Last year there were many questions about using Botulism vaccine. We have discussed it here and with colleagues and have decided to recommend its use to our clients. We vaccinated all of our own horses last Fall and the process was smooth without any complications.
The disease is not new. It is caused by botulism toxin, produced by a bacteria, Clostridium botulinum. The resultant disease is in the form of paralysis. This toxin is a neuroparalytic unlike its “cousin” tetanus (Clostridium tetani) which is a neurostimulant. This disease is just as deadly as tetanus and horses are exquisitely susceptible. Like with tetanus, botulism is ubiquitous in the environment and all horses are at risk. It is not something we see commonly but recent weather changes and hay availability seem to be helping create an increase in the number of cases – causing us to rethink the value of vaccination.
Adult horses most often see botulism as forage poisoning. This results when the horse ingests preformed botulism toxin and then absorbs it through the intestine. Typically this occurs due to decaying vegetable material with bacterial proliferation and toxin production, rather than from contamination by a dead animal. A carcass in hay can still serve as a disease source for your horse. Some animals have the toxin in their intestinal tracts and as they decay that toxin can contaminate the hay. As mentioned, horses are very susceptible to this toxin and hay that cattle ate safely could still poison and kill a horse. The most frequent culprit is ensilage, or plastic wrapped haylage bales, but any improperly cured hay, or hay containing a carcass, could pose a threat.
Foals are more commonly affected by a variant of the disease called toxicoinfectious botulism. The C. botulinum bacteria persist in soils for a very long time, as spores. Foals may ingest these spores and then toxin is produced in their digestive systems. Adult horses are more protected by a robust intestinal flora as well as more developed digestive enzymes and acids (think of human babies that should not be fed honey while adults can).
Horses affected by this toxin usually show signs within 24 hours. Early signs may be subtle, like difficulty swallowing, more saliva, and taking longer to eat. Dilated pupils may be noticed. As the disease progresses more obvious weakness is apparent. In this case, just weakness, not the clumsiness or ataxia we see with other neurologic diseases like EPM. Muscle tremors or fasciculations may be observed (affected foals are called “shaker foals”).

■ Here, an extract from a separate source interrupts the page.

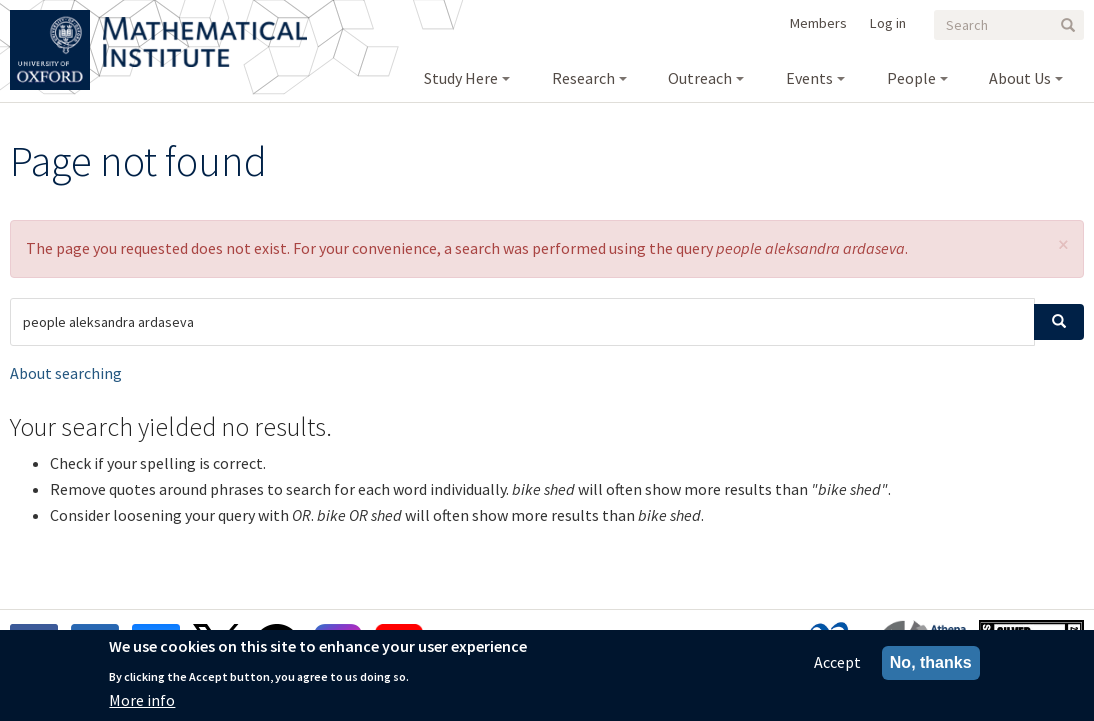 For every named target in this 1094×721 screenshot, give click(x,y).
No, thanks (931, 667)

Eventually the horse will go down and die from respiratory failure.
Treatment of this disease is often unrewarding. An antiserum exists but is expensive to use and difficult to acquire. Aggressive and intensive nursing and supportive care are needed – such as tube feeding and a sling to help the horse get up and down. The prognosis is poor and most of these cases do not recover.
Botulism, while difficult and unrewarding to treat, is very preventable. The vaccine has been used for many years in places where the disease was thought to be more prevalent (most pregnant mares in KY are vaccinated to protect foals). With the rise in cases here and the increasing difficulty in ensuring a good supply of quality hay, we think it makes sense to protect your horses with this vaccine. The vaccine is given as a series of 3 doses, one month apart, the first year. Thereafter, a single annual booster will maintain immunity. Pregnant mares should be vaccinated in months 8, 9, 10 of gestation. Most adult horses could have this vaccine added as part of their Fall vaccines.